Incentives for working in the private sector also need to be revised, because the unemployment program provides for the payment of benefits around 2 thousand riyals (533 dollars) per month, which is higher than wages for many jobs. Such privileges are under threat, but this is something Riyadh cannot afford to retreat because financial support from the government is vital for the government to remain in power. Even when the government tried to cut costs, for example, by cutting subsidies for water and electricity in December last year - water prices soared by 1000% - public outrage forced Riyadh to back down, and the Minister of Public Utilities in March said that citizens could permission to drill own water wells due to rising water prices; in April he was fired.
The biggest problem is with the MBS plan. The privatization of Aramco will force the country, as well as the company, to be more transparent, and this is what the Saudis have resisted since the nationalization of Aramco, and the updated estimates of oil reserves have not been published since the company was removed from Delaware. in 1980's.

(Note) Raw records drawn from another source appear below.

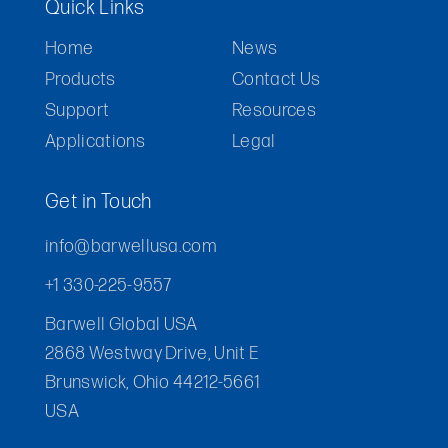
Quick Links
Home
News
Products
Contact Us
Support
Resources
Applications
Legal
Get in Touch
info@barwellusa.com
+1 330-225-9557
Barwell Global USA
2868 Westway Drive, Unit E
Brunswick, Ohio 44212-5661
USA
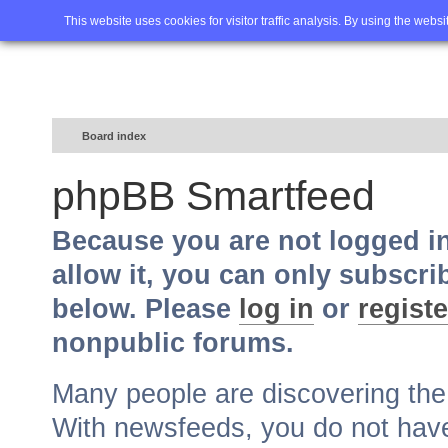
Home
FAQ
Advanced sea
This website uses cookies for visitor traffic analysis. By using the webs
Board index
phpBB Smartfeed
Because you are not logged i
allow it, you can only subscri
below. Please
log in
or
registe
nonpublic forums.
Many people are discovering th
With newsfeeds, you do not have t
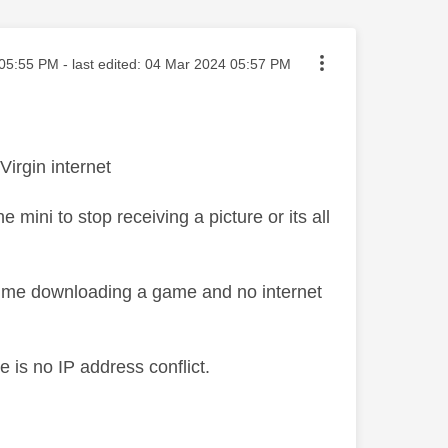
ted on
05:55 PM
- last edited:
‎04 Mar 2024
05:57 PM
irgin internet
ini to stop receiving a picture or its all
e time downloading a game and no internet
e is no IP address conflict.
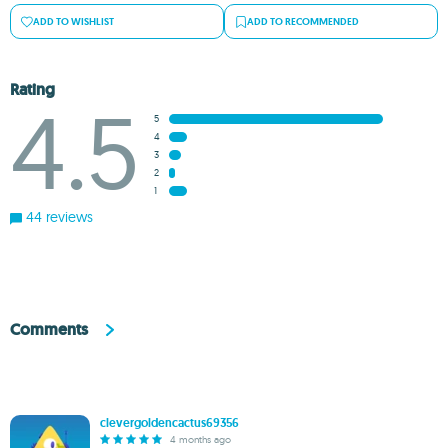
ADD TO WISHLIST
ADD TO RECOMMENDED
Rating
4.5
5
4
3
2
1
44 reviews
Comments
clevergoldencactus69356
4 months ago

Indeed, in order for investors to have at least some confidence in Aramco's IPO, it will be necessary to publish data on oil reserves, yet the executive committee from 9 members knows the true numbers, according to a source from Aramco. Moreover, based on the despatch of the US embassy from 2007 of the year leaked into open access in 2011, Saudi Arabia overestimated estimates of crude oil reserves by 40%. Sadad Al Husseini, the former president and leader of exploration at Aramco, was forced to tell reporters after this disclosure that American diplomats “misunderstood him,” and that he “in no way questions the data on Saudi Arabia’s proven reserves.”
Such concerns about actual stocks, as well as the price of oil on which to base the IPO, on 45 dollars per barrel or on optimistic 100 dollars? - likely to result in double listing, in CSA and in London or New York. In any case, only the major players are likely to get their share, because in order to gain access to the Saudi Tadawul Stock Exchange, foreign investors must have approximately 5 billion dollars in asset management.
The key figure in all this hype around 2030 Perspective is MBS, the son of an elderly and reportedly in a poor condition King Salman. Gamble on the subject of how long King Salman will last and whether he will replace the multimillion “if” - MBS on his throne. Undoubtedly, MBS annoys many in the ruling circles of KSA, as well as among the legion of members of the royal family. He is annoying and rich, constantly claiming that they have to contribute to the transformation of the country, he imposed a tax on undeveloped territories, on uncultivated land, which has long been used as a reward for services and for speculation. If MBs suffer disgrace, what will happen to Perspective and the privatization plan? Judging by how things are now, all this will turn out to be empty of dust in the eyes. But the clouds are undoubtedly gathering, as oil prices continue to be low, problems in the kingdom, as in the region, are multiplying, and, even from the most optimistic point of view, diversification efforts will go into the sand.